Certified security awareness

A vendor speaking at a conference (is there any other kind of presentation at conferences these days?) has made a call for a new standard for information security awareness training.

” … the way to do this is via a new infosecurity standard that solely focuses on training and awareness and is delivered in the work environment”

Now, I’m all for security awareness.  I’m all for more security awareness.  I’m all for better security awareness.  I’m all for infosec departments to actually TRY security awareness (since they say often say, “well, if it was gonna have worked, it woulda worked by now” and never try it).

But, come on.  A new “standard”?

As the man[1] said, the wonderful thing about computer “standards” is that there are so many to choose from.

What are we going to certify?  Users?  “Sorry, you have been found to be too stupid to use a computer at work.  You are hereby issued this non-jailbroken iPad.”
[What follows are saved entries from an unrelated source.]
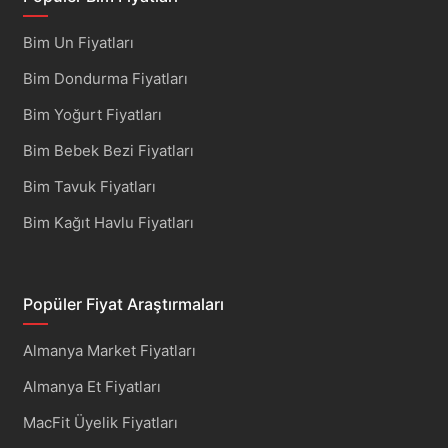
Bim Un Fiyatları
Bim Dondurma Fiyatları
Bim Yoğurt Fiyatları
Bim Bebek Bezi Fiyatları
Bim Tavuk Fiyatları
Bim Kağıt Havlu Fiyatları
Popüler Fiyat Araştırmaları
Almanya Market Fiyatları
Almanya Et Fiyatları
MacFit Üyelik Fiyatları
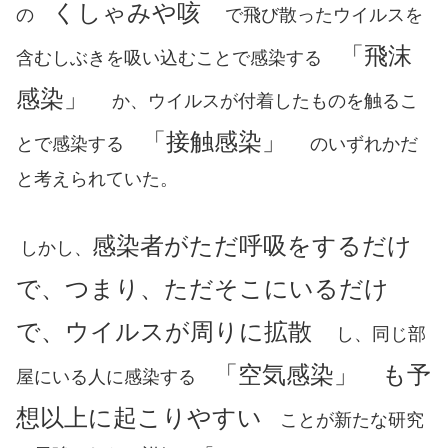
くしゃみや咳
の
で飛び散ったウイルスを
「飛沫
含むしぶきを吸い込むことで感染する
感染」
か、ウイルスが付着したものを触るこ
「接触感染」
とで感染する
のいずれかだ
と考えられていた。
感染者が
ただ
呼吸をするだけ
しかし、
で、つまり、ただそこにいるだけ
で、
ウイルスが周りに拡散
し、同じ部
「空気感染」 も予
屋にいる人に感染する
想以上に起こりやすい
ことが新たな研究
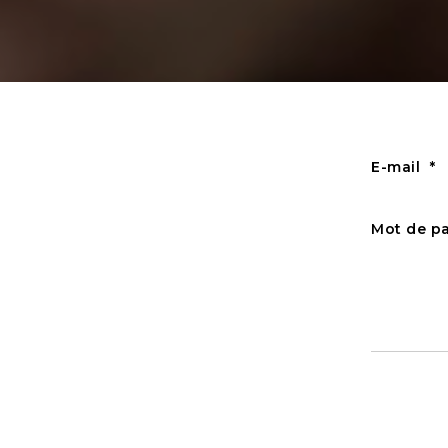
E-mail
Mot de p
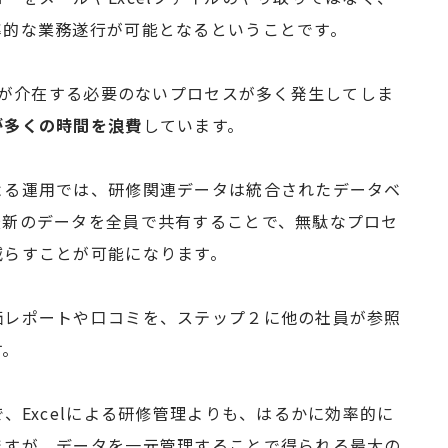
率的な業務遂行が可能となるということです。
、人が介在する必要のないプロセスが多く発生してしま
が多くの時間を浪費
しています。
よる運用では、研修関連データは統合されたデータベ
最新のデータを全員で共有することで、無駄なプロセ
減らすことが可能になります。
価レポートや口コミを、ステップ２に他の社員が参照
す。
、Excelによる研修管理よりも、はるかに効率的に
ますが、データを一元管理することで得られる最大の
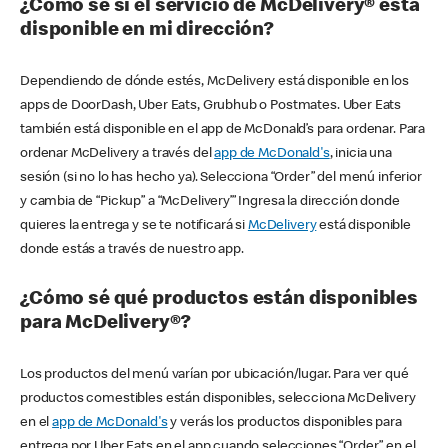
¿Cómo sé si el servicio de McDelivery® está
disponible en mi dirección?
Dependiendo de dónde estés, McDelivery está disponible en los
apps de DoorDash, Uber Eats, Grubhub o Postmates. Uber Eats
también está disponible en el app de McDonald’s para ordenar. Para
ordenar McDelivery a través del
app de McDonald's
, inicia una
sesión (si no lo has hecho ya). Selecciona “Order” del menú inferior
y cambia de “Pickup” a “McDelivery’” Ingresa la dirección donde
quieres la entrega y se te notificará si
McDelivery
está disponible
donde estás a través de nuestro app.
¿Cómo sé qué productos están disponibles
para McDelivery®?
Los productos del menú varían por ubicación/lugar. Para ver qué
productos comestibles están disponibles, selecciona McDelivery
en el
app de McDonald's
y verás los productos disponibles para
entrega por Uber Eats en el app cuando selecciones “Order” en el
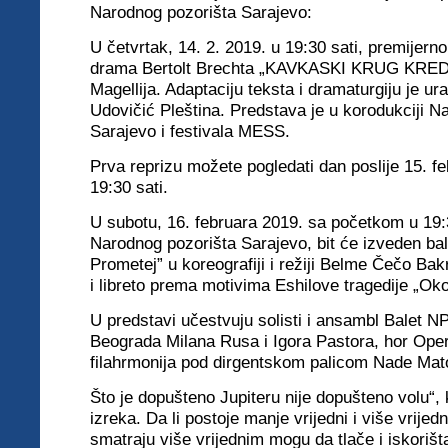
Narodnog pozorišta Sarajevo:
U četvrtak, 14. 2. 2019. u 19:30 sati, premijerno
drama Bertolt Brechta „KAVKASKI KRUG KREDO
Magellija. Adaptaciju teksta i dramaturgiju je ura
Udovičić Pleština. Predstava je u korodukciji N
Sarajevo i festivala MESS.
Prva reprizu možete pogledati dan poslije 15. f
19:30 sati.
U subotu, 16. februara 2019. sa početkom u 19:3
Narodnog pozorišta Sarajevo, bit će izveden ba
Prometej” u koreografiji i režiji Belme Čečo Bak
i libreto prema motivima Eshilove tragedije „Ok
U predstavi učestvuju solisti i ansambl Balet N
Beograda Milana Rusa i Igora Pastora, hor Ope
filahrmonija pod dirgentskom palicom Nade Mat
Što je dopušteno Jupiteru nije dopušteno volu“, 
izreka. Da li postoje manje vrijedni i više vrijedni
smatraju više vrijednim mogu da tlače i iskorišta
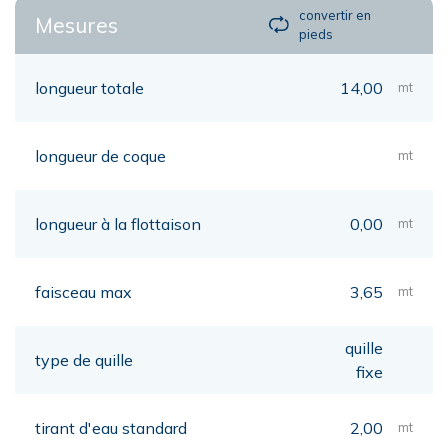
convertir en
Mesures
pieds
longueur totale
14,00
mt
longueur de coque
mt
longueur à la flottaison
0,00
mt
faisceau max
3,65
mt
quille
type de quille
fixe
tirant d'eau standard
2,00
mt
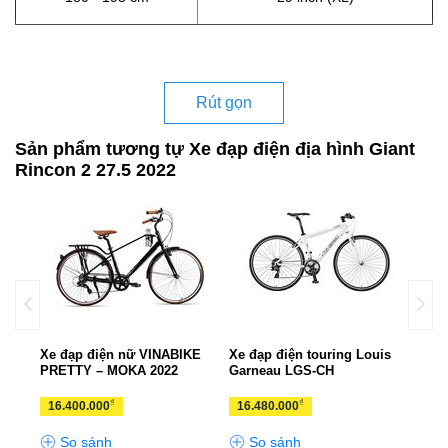
Rút gọn
Sản phẩm tương tự Xe đạp điện địa hình Giant
Rincon 2 27.5 2022
p ADO
Xe đạp điện nữ VINABIKE
Xe đạp điện touring Louis
Xe đ
PRETTY – MOKA 2022
Garneau LGS-CH
TSI
₫
₫
16.400.000
16.480.000
13.
So sánh
So sánh
S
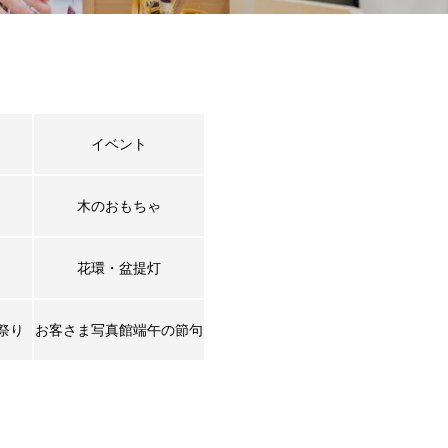
イベント
木のおもちゃ
花環・盆提灯
祭り
お客さま写真館端午の節句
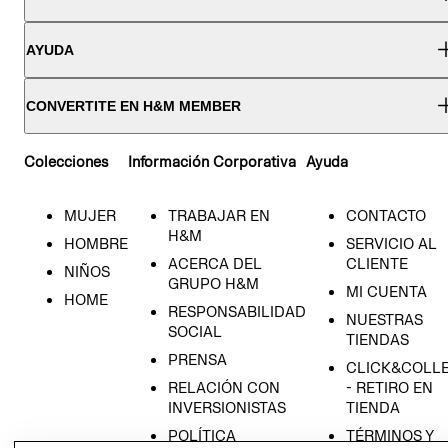
AYUDA
CONVERTITE EN H&M MEMBER
Colecciones
Información Corporativa
Ayuda
MUJER
TRABAJAR EN
CONTACTO
H&M
HOMBRE
SERVICIO AL
ACERCA DEL
CLIENTE
NIÑOS
GRUPO H&M
MI CUENTA
HOME
RESPONSABILIDAD
NUESTRAS
SOCIAL
TIENDAS
PRENSA
CLICK&COLL
RELACIÓN CON
- RETIRO EN
INVERSIONISTAS
TIENDA
POLÍTICA
TÉRMINOS Y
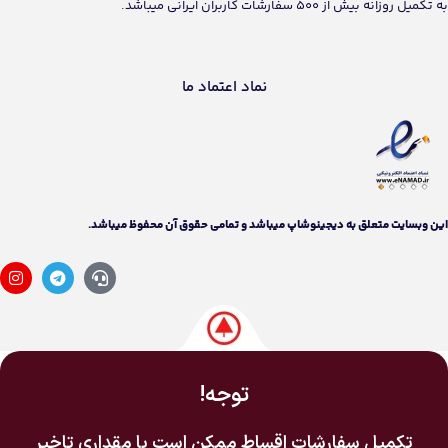
به تکمیل روزانه بیش از 500 سفارشات کاربران ایرانی میباشد.
نماد اعتماد ما
اين وبسايت متعلق به دیجینوشاپ ميباشد و تمامی حقوق آن محفوظ ميباشد.
توجه!
تکمیل سفارشات اقساط ممکن است با مقداری تاخیر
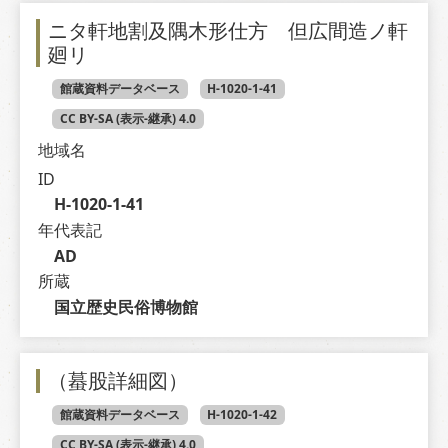
ニタ軒地割及隅木形仕方 但広間造ノ軒
廻リ
館蔵資料データベース
H-1020-1-41
CC BY-SA (表示-継承) 4.0
地域名
ID
H-1020-1-41
年代表記
AD
所蔵
国立歴史民俗博物館
（蟇股詳細図）
館蔵資料データベース
H-1020-1-42
CC BY-SA (表示-継承) 4.0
No, undoubtedly he thinks we are going to “certify” the awareness materials themselves.  Good luck with that.

I’ve been a teacher for a lot of years.  I’ve also been a book reviewer for a lot of years.  And I’ve published books.  Trust me on this: a variant of Gresham’s Law is very active in the textbook and educational materials field.  Bad textbooks drive out good.  As a matter of fact, it’s even closer to Gresham: money drives out good textbooks and materials.  Publishers know there is a lot of money to be made in textbooks and training materials.  Publishers with a lot of money are going to use that money to advertise, create “exclusive” contracts, and otherwise ensure that they have the biggest share of the market.  The easiest way to do that is to publish as many titles as you can, as cheaply as you can.  “Cheaply” means you use contract writers, who can turn out 2-300 pages on anything, whether they know about it or not.

So, do you really think that, if someone starts making noise about a security awareness standard, the publishers won’t make absolutely certain that they’ve got control of the certification process?  That if someone comes up with an independent standard that they can withstand the financial pressures that large publishers can bring to bear?  That if someone creates an independent cert, and firmly holds to principles and standards, that the publishers won’t just create a competing cert, and advertise it much more than the independent cert can ever hope to?

After all, none of us can possibly think of any lousy security product with a lot of money behind it that can command a larger market share than a good, but independent, product, now can we?

[1] Well, maybe it was Andrew Tanenbaum, but maybe it was Grace Hopper.  Or Patricia Seybold.  Or Ken Olsen.